Questa storia cosmica si ripete nel destino di ogni anima. Con la nascita l'anima cade nell'oscurità, nella quale resta prigioniera. Negli scritti manichei la caduta viene espressa con accenti dolorosi e strazianti, come in Baudelaire, Kafka e Simone Weil, questi grandi manichei della letteratura. Della luce, dove aveva vissuto alle origini, l'anima conserva un vago ricordo. Tutto, attorno a lei, è mescolanza: mescolanza impura di male e bene, di luce e tenebra. Vive chiusa nella casa oscura, dove ogni cosa è tenebra. Distratta dal luogo in cui si trova, dai suoi abitanti e usanze, cade in un profondissimo sonno: un pesante torpore, che le fa dimenticare l'identità. Ma l'anima possiede un doppio celeste: il suo specchio, la sua verità, il suo guardiano. Nel momento cruciale della vita, il doppio celeste concede all'anima la rivelazione, ricordandole da dove viene e perché è stata gettata in basso.

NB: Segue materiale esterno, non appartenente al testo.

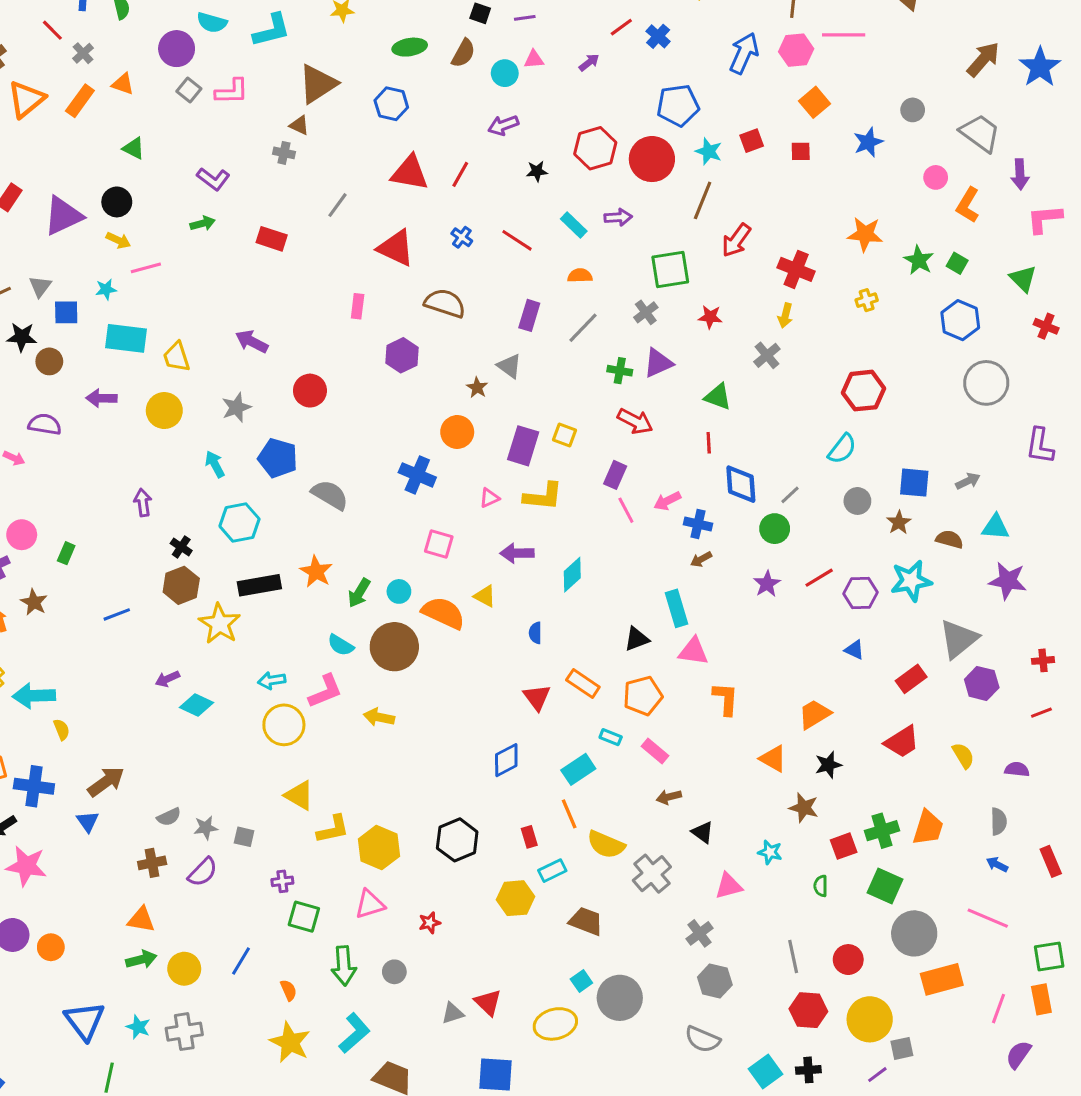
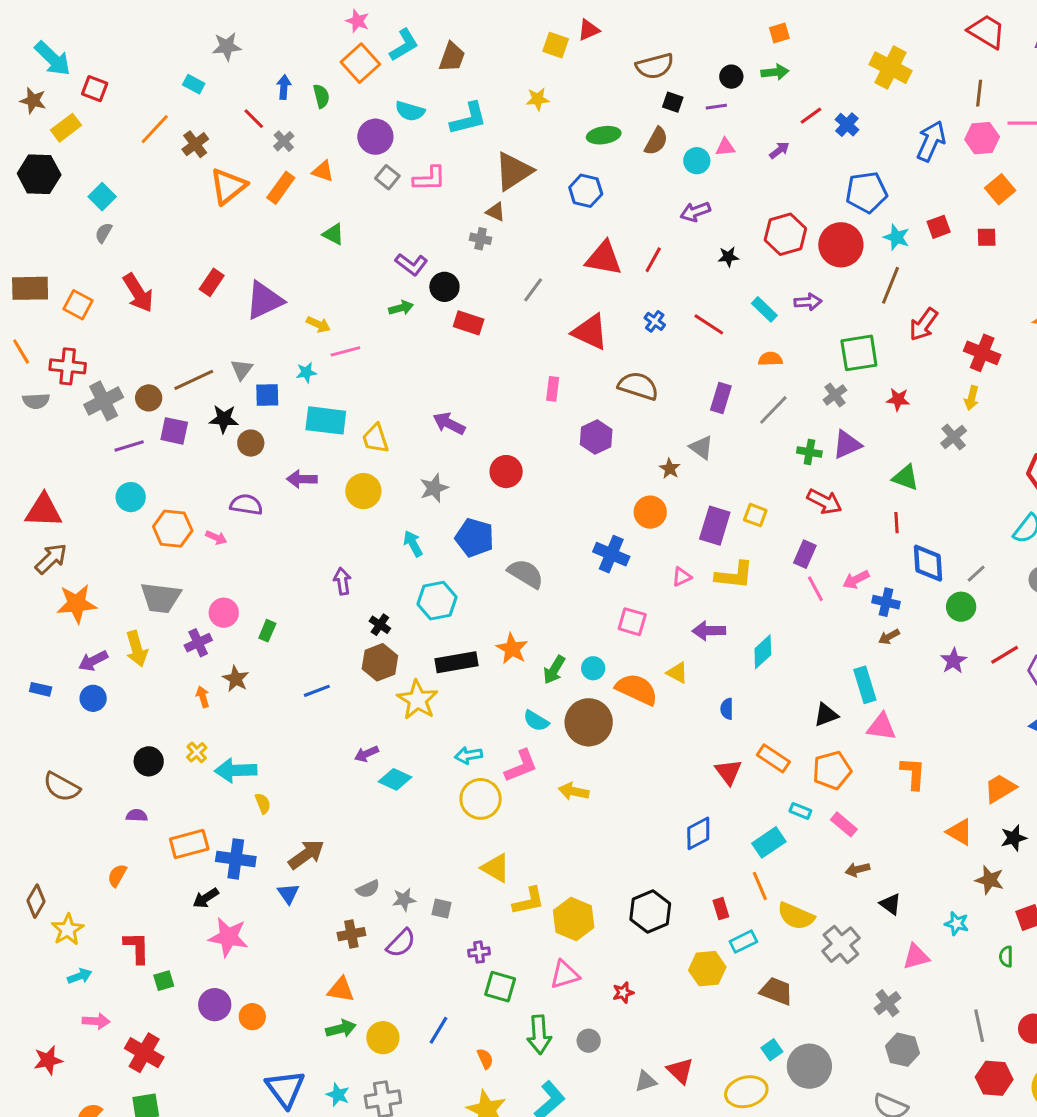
black circle: (117, 202) -> (444, 287), moved

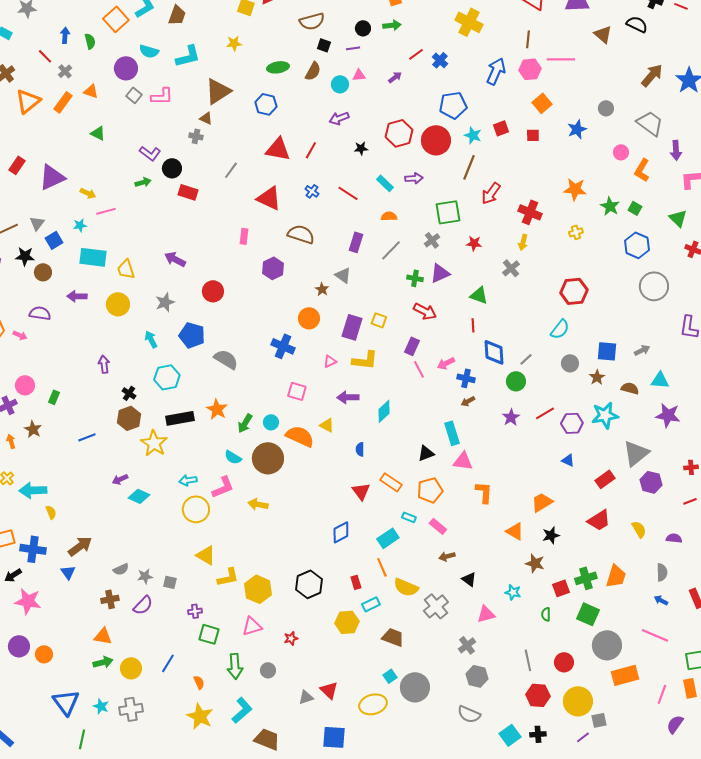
blue square: (267, 395) -> (54, 240), turned -30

Questa rivelazione non è amore o fede come il cristianesimo per Paolo, ma una conoscenza assoluta, una scienza di se stesso e dei misteri dell'Universo, con la quale l'anima si identifica completamente, fino a scorgere in ogni particella di sé nient'altro che conoscenza luminosa. Mani, lascia Babilonia e si sposta verso Oriente; e, dopo di lui, i missionari, i pittori ed i musicisti manichei percorreranno la palestina, l'Egitto, l'Africa settentrionale, l'Armenia, la Dalmazia, l'Italia, la Gallia, la Spagna, l'Asia Centrale e la Cina, talvolta sotto vesti taoiste e buddhiste. I missionari fanno tappa nei monasteri sparsi lungo le Vie della seta.

I manichei amano la bellezza del mondo, che intravedono specialmente in alcuni luoghi privilegiati. Amano lo splendore dei riti. Amano il bianco, le perle, le superfici bianche, le vesti candide. Amano i fiori, i profumi, la luce del sole, della luna e della via lattea. Amano i libri decorati: i colori bianco o azzurrro ultramarino, sopra i quali i pittori stendono il rosso rubino, o l'intenso verde, o l'oro, o l'azzurro dei lapislazzuli, o il rosso porpora; e amano i canti. Tutto il meraviglioso rituale manicheo è andato perduto: non conosciamo più le musiche, né le voci, né i colori degli ambienti e delle vesti, né i profumi. Abbiamo soltanto le ombre delle voci, come le parole dei bellissimi Salmi degli erranti, composti nell'Egitto di lingua Greca, verso la fine del terzo secolo che molto ricordano i salmi dell'Antico Testamento e i grandi inni zoroastriani, con il loro timbro alto e monotono, e persino gli antichi inni Egizi.